Kounnas et al. (1994) demonstrated that the inner ear epithelia of embryonic mice expressed megalin. Using immunogold electron microscopy, Mizuta et al. (1999) demonstrated that megalin was localized in the epithelial cells of the rat cochlear duct, a part of the endolymphatic compartment of the inner ear. It was previously reported that ES epithelial cells could take up several macromolecule tracers introduced from the cochlear duct or by direct injection (Fukazawa et al., 1990; Fukazawa et al., 1991; Furuta et al., 1992; Hoshikawa et al., 1994; Kakigi et al., 2004). Therefore, we expected that megalin, as a membrane receptor, would be localized in the ES, which like the cochlear duct constitutes part of the endolymphatic compartment of the inner ear. However, in the present study we revealed that megalin exists in the lumen of the ES and is taken up by ES epithelial cells via macropinocytosis.
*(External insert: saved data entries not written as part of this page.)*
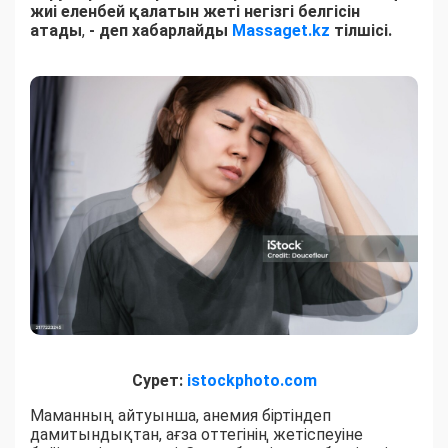
жиі еленбей қалатын жеті негізгі белгісін
атады
,
- деп хабарлайды
Massaget.kz
тілшісі.
Сурет:
istockphoto.com
Маманның айтуынша, анемия біртіндеп
дамитындықтан, ағза оттегінің жетіспеуіне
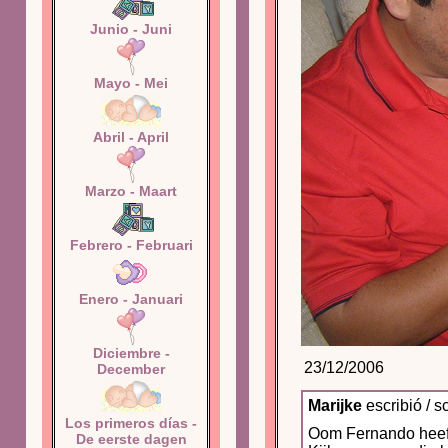
Junio - Juni
Mayo - Mei
Abril - April
Marzo - Maart
Febrero - Februari
Enero - Januari
Diciembre -
23/12/2006
December
Marijke
escribió / s
Los primeros días -
Oom Fernando heeft
De eerste dagen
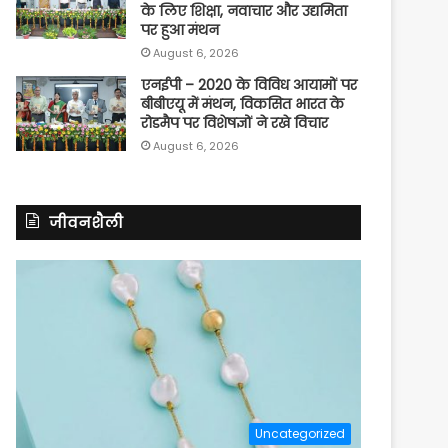
के लिए शिक्षा, नवाचार और उद्यमिता
पर हुआ मंथन
August 6, 2026
एनईपी – 2020 के विविध आयामों पर
बीबीएयू में मंथन, विकसित भारत के
रोडमैप पर विशेषज्ञों ने रखे विचार
August 6, 2026
जीवनशैली
Uncategorized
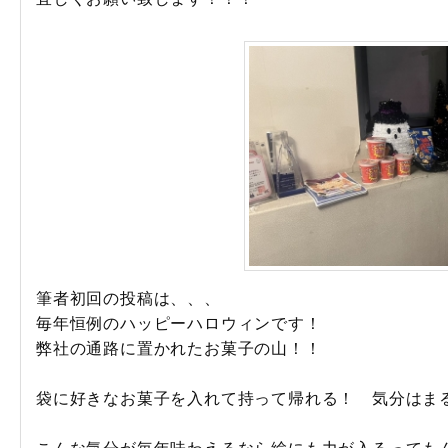
筆者初回の投稿は、、、
毎年恒例のハッピーハロウィンです！
弊社の通路に置かれたお菓子の山！！
袋に好きなお菓子を入れて持って帰れる！ 気分はま
こんな気分が毎年味わえるなら絵にも力が入るっても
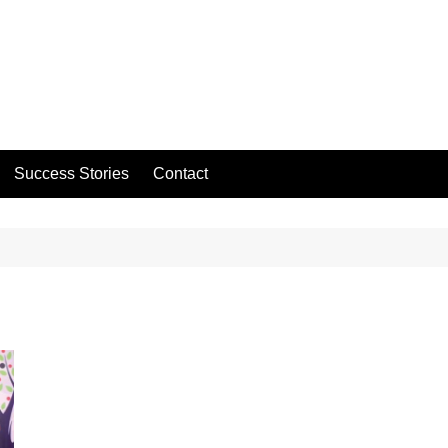
Success Stories
Contact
Sprague-Dawley (SD) rats (body weight, 200–300 g) and BALB/c mice were used as the experimental animals. The animals were anesthetized with ether prior to use in the experiments. All experimental procedures were approved by the Animal Research Committee of Kagawa University. A monoclonal antibody for rat megalin was prepared as previously described (Ishida et al., 2004). Briefly, the rat yolk sac microsomal fraction was used as an antigen to immunize mice. The mice whose sera exhibited specific reactivity to the yolk sac apical cytoplasm on immunohistochemistry were selected for fusion. By fusing the myeloma and spleen cells from the immunized mice, we obtained hybridomas. The hybridomas were initially screened by means of immunohistochemistry. The positive hybridomas were subsequently screened by means of immunoblotting using rat yolk sac or kidney microsomes. A hybridoma cell clone (mAb2E12) that produced an antibody for megalin was selected. The specificity of mAb2E12 is shown in Fig. 1A and B. Megalin that had been purified from a rat kidney microsomal fraction by affinity chromatography on an anti-megalin antibody Sepharose column and an affinity-purified rabbit polyclonal antibody raised against the megalin cytoplasmic domain were a kind gift from A. Saito, Niigata University, Niigata, Japan (Saito et al., 1994).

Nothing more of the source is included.